Research Interests

My research interests lie at the intersection of the area of Mathematics known as deterministic and stochastic dynamical systems and Biology, broadly construed. I view myself as both a mathematician and a scientist, developing and applying sophisticated mathematical techniques to answer critical questions in ecology, epidemiology, oncology and medicine. My work to date has touched on the how the structure of populations can affect the dynamics of disease spread, how the immune system can be excited to promote its ability to destroy the cancer cells associated to melanoma, and the paradox of biodiversity. Mathematically, I am interested in how our knowledge of deterministic dynamical systems, such as systems of ordinary differential equations, can be leveraged to understand related stochastic dynamical systems.

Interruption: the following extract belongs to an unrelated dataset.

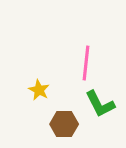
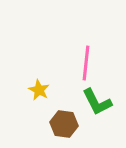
green L-shape: moved 3 px left, 2 px up
brown hexagon: rotated 8 degrees clockwise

Population Movement and Disease Dynamics

As we have seen with the global SAR-CoV-2 pandemic, human defined boundaries of race, ethnicity, culture, nationality and geography do stop the spread of disease in our globally connected world. This connection is driven by the increased mobility of human and animal populations. When a person moves and takes on the attributes of the denizens of their new group, as is the case in migration, this movement can be captured using Eulerian movement modeling. However, it is common for residents of one community (as defined by the attributes of that community) may visit another, but retain the attributes of their home community. This is the case when we commute, or travel for work or pleasure. This latter form of movement can be captured by Lagrangian movement models. One current area of interest for me is investigating the effects of complex networks formed by combining Eulerian and Lagrangian movement in stochastic models of infectious disease dynamics.

Mathematical Medicine and Oncology

Advances in modern medicine have provided greater understanding to the complex biochemical reactions that relate to healthy function as well as disease. Our ability to collect and analyze clinical data has increased with equal speed. Mathematical models can leverage data from early experiments to help predict the dynamics of these biochemical reactions, design follow-up experiments and tailor dosing and other treatment strategies to individual patients. In work with L. Dickman and Y. Kuang, we studied the dynamics of dendritic cell therapy for treatment of melanoma. Dendritic cell therapy consists of exciting the body's natural immune response to this deadly form of cancer by loading the system with activated dendritic cells. These cells activate the CD4+ and CD8+ T cells responsible for destroying the cancer cells. Our work helps to understand potential outcomes for this method of treatment and the implications for tumor control or escape.

Competitive Exclusion and the Paradox of Biodiversity

Analysis of classic models of competition between two species supports the principle of competitive exclusion and suggest that coexistence, and therefore biodiversity, is either unlikely or impossible. However, biodiversity is commonly observed in nature. In response to this paradox, Stephen Hubbell developed what came to be the Unified Neutral Theory of Biodiversity and Biogeography. However, Hubbell's theory was not without its detractors. The word neutral in the name comes from the notion that competitors at each trophic level in the food web are neutral in the sense that they have demographic traits resulting in equal fitnesses. This notion of neutrality can be relaxed when competition is modeled using continuous time Markov chains (CTMCs). We can see this by analyzing models related to the classical Lotka-Volterra model of competition and exploitative competition for a single non-reproducing essential resource in a chemostat, respectively, using the recently developed approximation called local approximation in time and space (LATS).